Dans la ville provisoire

Quand le narrateur, tout juste sorti des études, se voit proposer par une énigmatique fondation de procéder à l’inventaire d’une traductrice célèbre dans la maison où elle vivait jusqu’il y a peu, il ne sait guère à quoi s’attendre. Cette mission aux contours flous l’entraîne dans une ville (qui, si elle n’est jamais nommée, évoque fortement Venise) dans laquelle la mer entre à fréquences régulières, comme le signalent des sirènes d’alarme.

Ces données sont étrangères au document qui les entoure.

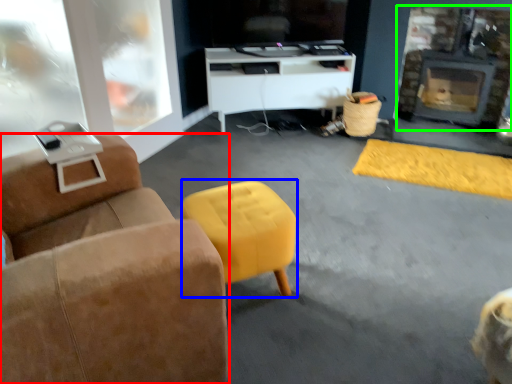 Question: Considering the real-world distances, which object is farthest from furniture (highlighted by a red box)? stool (highlighted by a blue box) or fireplace (highlighted by a green box)?

Choices:
 (A) stool
 (B) fireplace

Answer: (B) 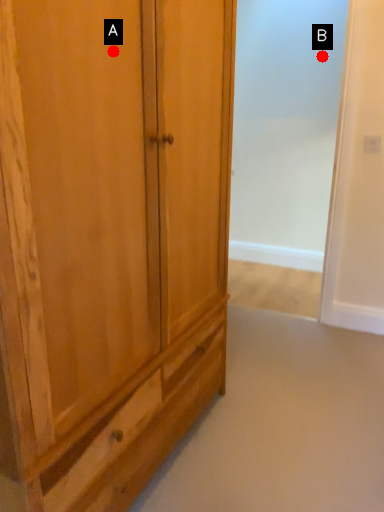 Question: Two points are circled on the image, labeled by A and B beside each circle. Among these points, which one is nearest to the camera?

Choices:
 (A) A is closer
 (B) B is closer

Answer: (A) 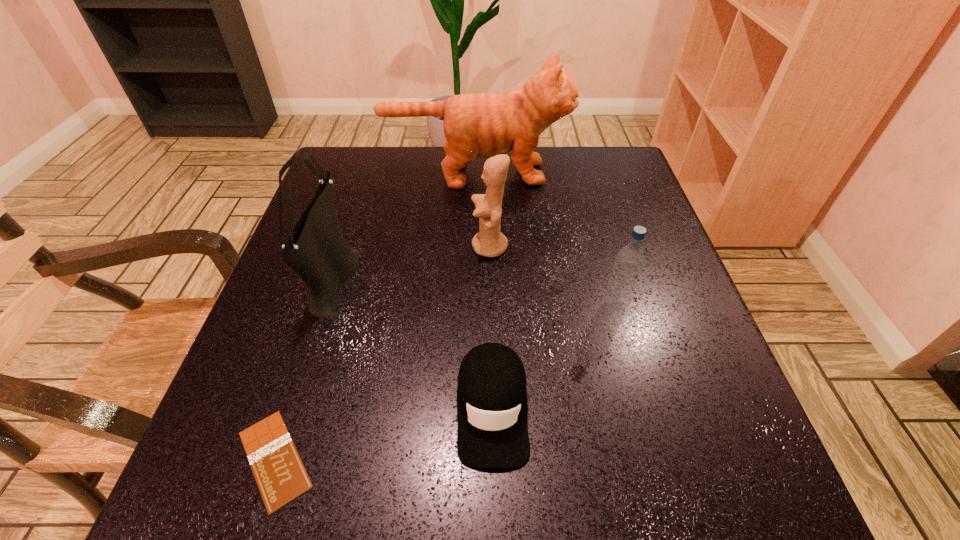 Where is `cat`? The image size is (960, 540). cat is located at coordinates (483, 125).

Sans avoir voulu rencontrer à l’hôpital celle dont il s’apprête à passer la vie et les écrits au tamis, il commence pourtant à se fondre dans ses gestes, à scruter le moindre ticket de caisse ou va jusqu’à appliquer sur ses doigts son vernis à ongles couleur Midnight Taupe. Comme une façon pour lui de prendre la tangente ou de dissoudre les nouvelles moroses du monde extérieur, qui ne lui arrivent que par téléphone. Dans ce roman atmosphérique et volontairement flottant, Bruno Pellegrino ( Là-bas août est un mois d’automne) nous arrime au bastingage d’un temps élastique et fait sourdre l’étrangeté à travers chaque mur, à la manière de l’illustratrice Anne Brouillard, dans son album Le Rêve du poisson (Sarbacane, 2009). À travers son hublot parfois troublant, c’est un kaléidoscope de l’infra-ordinaire d’une vie -mais aussi d’une ville- qui transparaît.

De Bruno Pellegrino, éditions Zoé, 128 pages.